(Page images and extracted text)

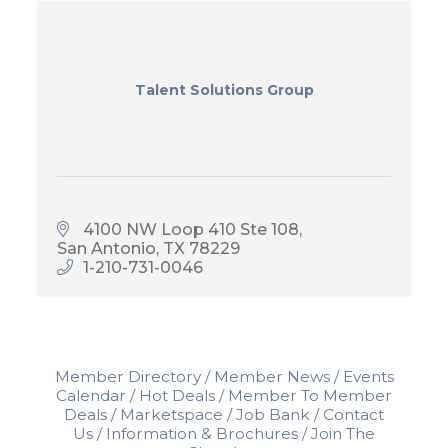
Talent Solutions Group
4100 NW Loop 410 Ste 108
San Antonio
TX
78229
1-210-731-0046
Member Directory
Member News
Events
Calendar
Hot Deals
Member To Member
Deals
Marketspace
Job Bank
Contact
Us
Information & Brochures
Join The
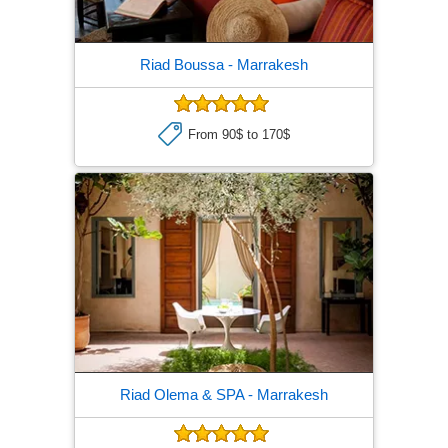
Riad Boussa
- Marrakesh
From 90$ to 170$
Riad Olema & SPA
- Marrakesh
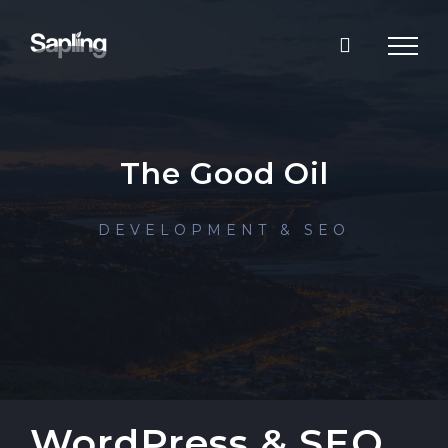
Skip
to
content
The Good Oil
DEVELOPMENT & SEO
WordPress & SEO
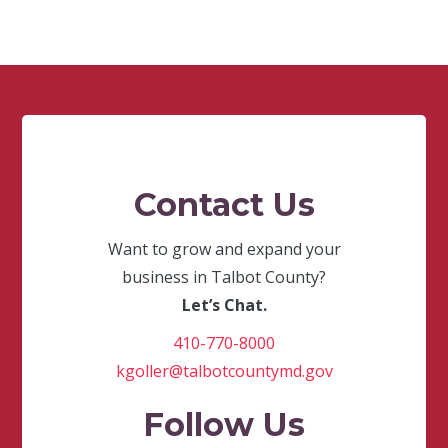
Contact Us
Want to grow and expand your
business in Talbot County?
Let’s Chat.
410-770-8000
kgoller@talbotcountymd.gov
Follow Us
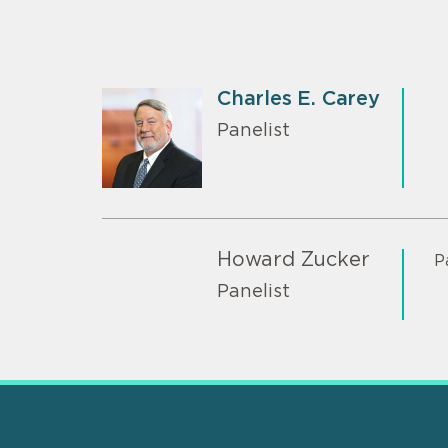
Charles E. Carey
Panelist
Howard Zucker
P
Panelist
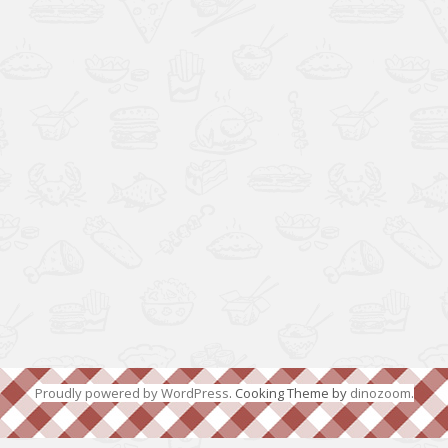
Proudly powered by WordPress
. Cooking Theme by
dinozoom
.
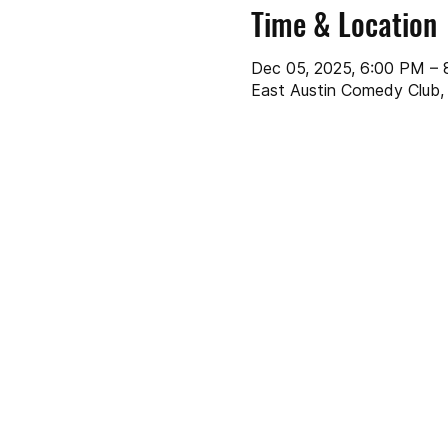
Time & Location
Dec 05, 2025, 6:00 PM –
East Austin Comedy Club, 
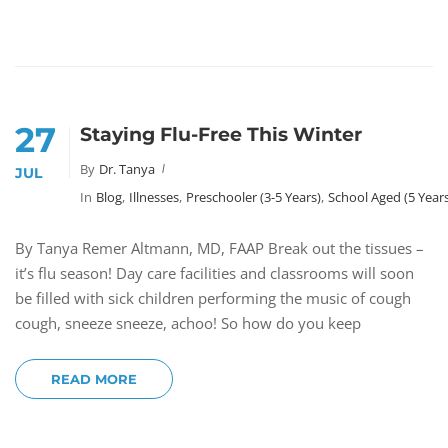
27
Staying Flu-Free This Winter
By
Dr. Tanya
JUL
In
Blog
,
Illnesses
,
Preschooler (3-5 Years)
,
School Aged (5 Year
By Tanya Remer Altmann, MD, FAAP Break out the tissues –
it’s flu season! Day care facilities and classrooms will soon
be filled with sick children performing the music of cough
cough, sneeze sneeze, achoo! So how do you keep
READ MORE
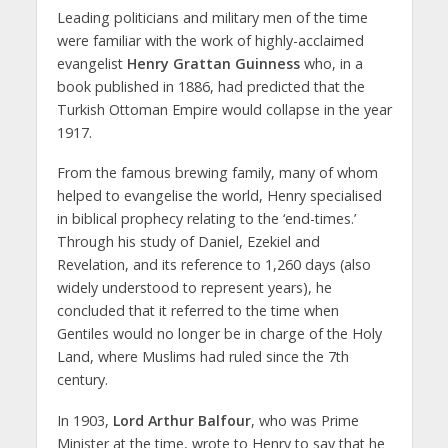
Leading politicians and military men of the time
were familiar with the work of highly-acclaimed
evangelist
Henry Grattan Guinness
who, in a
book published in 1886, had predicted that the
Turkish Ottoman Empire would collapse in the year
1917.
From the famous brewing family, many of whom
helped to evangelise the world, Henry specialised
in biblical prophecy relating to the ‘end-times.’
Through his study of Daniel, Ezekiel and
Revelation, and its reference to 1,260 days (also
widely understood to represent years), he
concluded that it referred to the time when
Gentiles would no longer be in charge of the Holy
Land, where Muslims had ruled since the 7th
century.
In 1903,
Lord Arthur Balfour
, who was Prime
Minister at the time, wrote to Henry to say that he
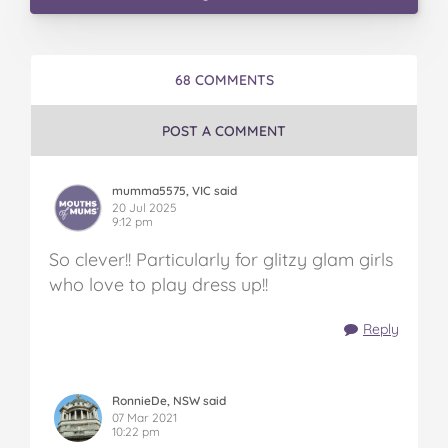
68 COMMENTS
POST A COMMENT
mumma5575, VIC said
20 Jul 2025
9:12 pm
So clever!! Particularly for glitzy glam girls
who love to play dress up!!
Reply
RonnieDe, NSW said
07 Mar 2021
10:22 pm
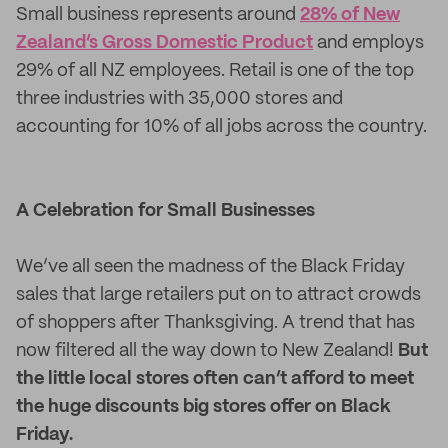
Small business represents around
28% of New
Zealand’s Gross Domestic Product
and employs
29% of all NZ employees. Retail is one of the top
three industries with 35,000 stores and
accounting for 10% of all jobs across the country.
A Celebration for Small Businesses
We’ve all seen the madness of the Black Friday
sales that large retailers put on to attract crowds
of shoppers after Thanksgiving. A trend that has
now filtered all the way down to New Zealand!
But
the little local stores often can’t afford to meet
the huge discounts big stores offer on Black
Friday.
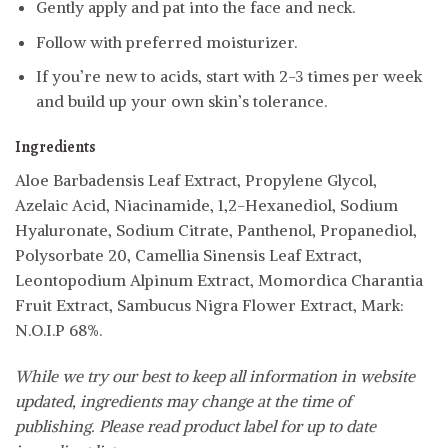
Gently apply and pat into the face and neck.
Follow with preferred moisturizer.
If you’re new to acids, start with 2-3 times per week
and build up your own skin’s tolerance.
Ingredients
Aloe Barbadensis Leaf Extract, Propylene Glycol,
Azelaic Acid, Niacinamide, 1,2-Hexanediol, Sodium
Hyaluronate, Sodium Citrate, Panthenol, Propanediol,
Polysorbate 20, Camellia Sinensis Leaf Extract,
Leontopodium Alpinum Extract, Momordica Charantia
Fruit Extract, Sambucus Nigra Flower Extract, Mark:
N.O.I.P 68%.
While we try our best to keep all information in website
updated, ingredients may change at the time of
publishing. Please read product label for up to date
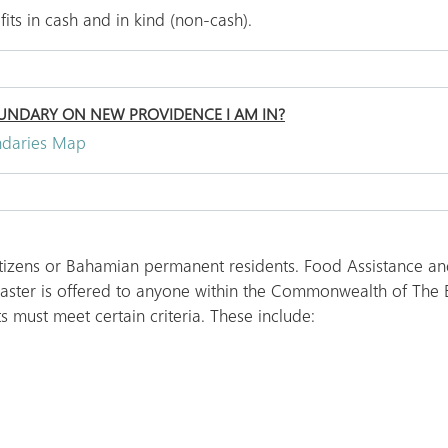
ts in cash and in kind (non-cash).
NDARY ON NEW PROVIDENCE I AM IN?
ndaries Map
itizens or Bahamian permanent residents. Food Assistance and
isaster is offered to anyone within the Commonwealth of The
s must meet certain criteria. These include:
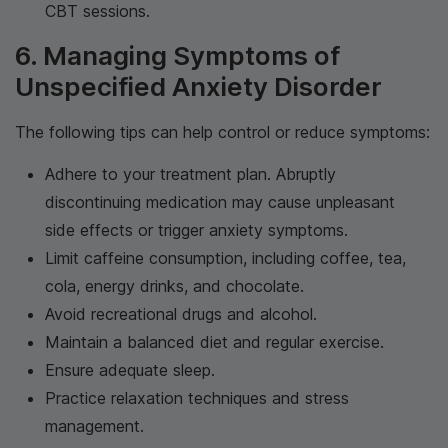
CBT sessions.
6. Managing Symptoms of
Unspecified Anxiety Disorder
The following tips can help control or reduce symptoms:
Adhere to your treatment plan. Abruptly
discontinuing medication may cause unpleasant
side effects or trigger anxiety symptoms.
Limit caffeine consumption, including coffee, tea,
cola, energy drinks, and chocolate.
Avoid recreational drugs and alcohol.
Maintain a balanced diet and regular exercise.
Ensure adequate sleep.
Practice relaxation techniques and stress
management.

---

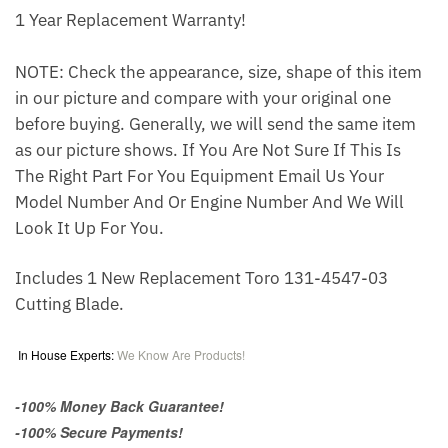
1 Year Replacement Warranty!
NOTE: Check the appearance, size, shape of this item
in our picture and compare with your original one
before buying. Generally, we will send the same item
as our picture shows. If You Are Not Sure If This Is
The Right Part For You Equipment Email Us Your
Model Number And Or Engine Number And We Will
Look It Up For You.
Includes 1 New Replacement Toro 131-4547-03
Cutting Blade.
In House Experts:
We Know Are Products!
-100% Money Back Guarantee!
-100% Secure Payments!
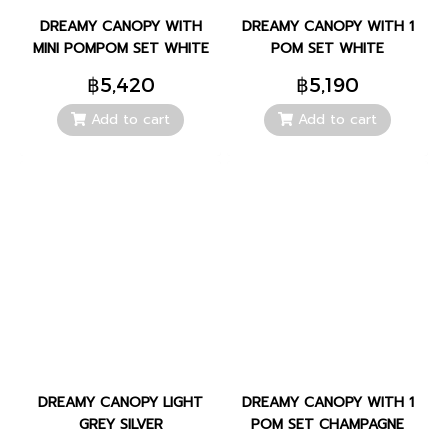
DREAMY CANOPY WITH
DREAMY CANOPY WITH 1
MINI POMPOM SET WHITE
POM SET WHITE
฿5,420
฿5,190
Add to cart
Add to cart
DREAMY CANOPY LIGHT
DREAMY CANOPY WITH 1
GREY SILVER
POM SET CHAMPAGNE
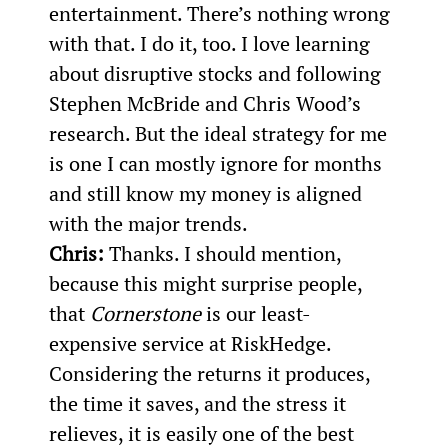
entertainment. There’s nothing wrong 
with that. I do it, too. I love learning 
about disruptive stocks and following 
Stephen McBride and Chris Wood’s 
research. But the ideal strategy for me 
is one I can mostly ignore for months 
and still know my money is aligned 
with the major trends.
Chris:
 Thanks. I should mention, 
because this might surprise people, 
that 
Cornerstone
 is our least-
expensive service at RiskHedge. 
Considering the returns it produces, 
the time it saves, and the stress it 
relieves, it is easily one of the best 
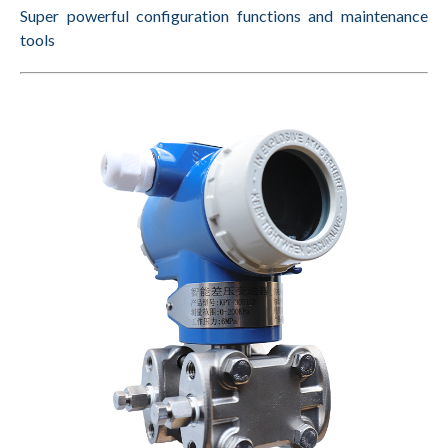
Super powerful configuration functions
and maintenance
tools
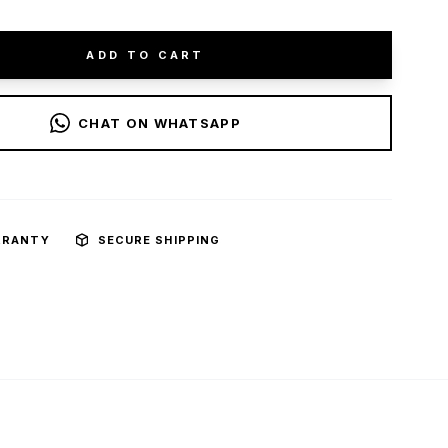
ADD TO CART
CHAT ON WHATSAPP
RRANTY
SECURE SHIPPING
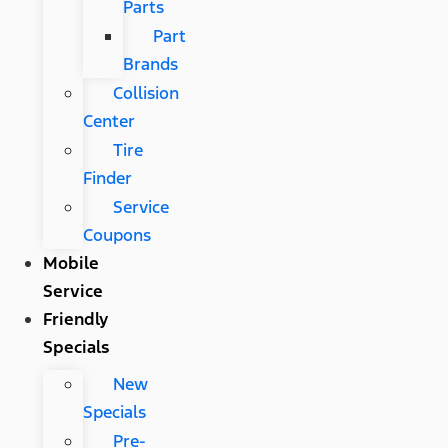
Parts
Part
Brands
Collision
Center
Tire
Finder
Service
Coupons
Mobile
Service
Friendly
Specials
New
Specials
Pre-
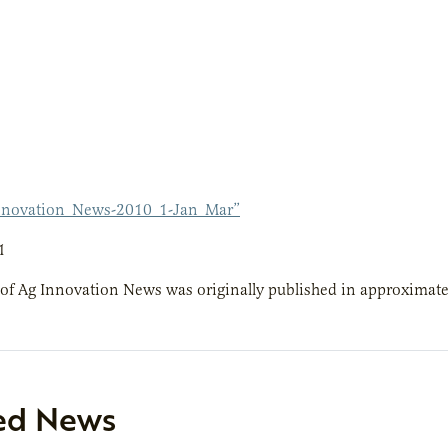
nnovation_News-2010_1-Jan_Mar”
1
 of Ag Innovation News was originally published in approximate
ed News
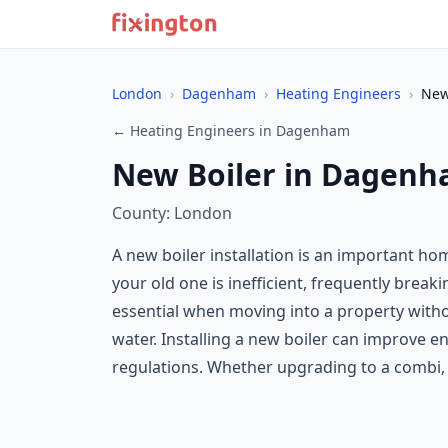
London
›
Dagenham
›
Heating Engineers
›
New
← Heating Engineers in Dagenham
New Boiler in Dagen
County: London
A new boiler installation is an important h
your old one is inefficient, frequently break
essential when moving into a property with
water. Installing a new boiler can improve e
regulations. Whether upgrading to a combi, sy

## Your assignment:
Pick out the lines above containing the word "picture", then copy them.

## Solved problem:
in our picture and compare with your original one
as our picture shows. If You Are Not Sure If This Is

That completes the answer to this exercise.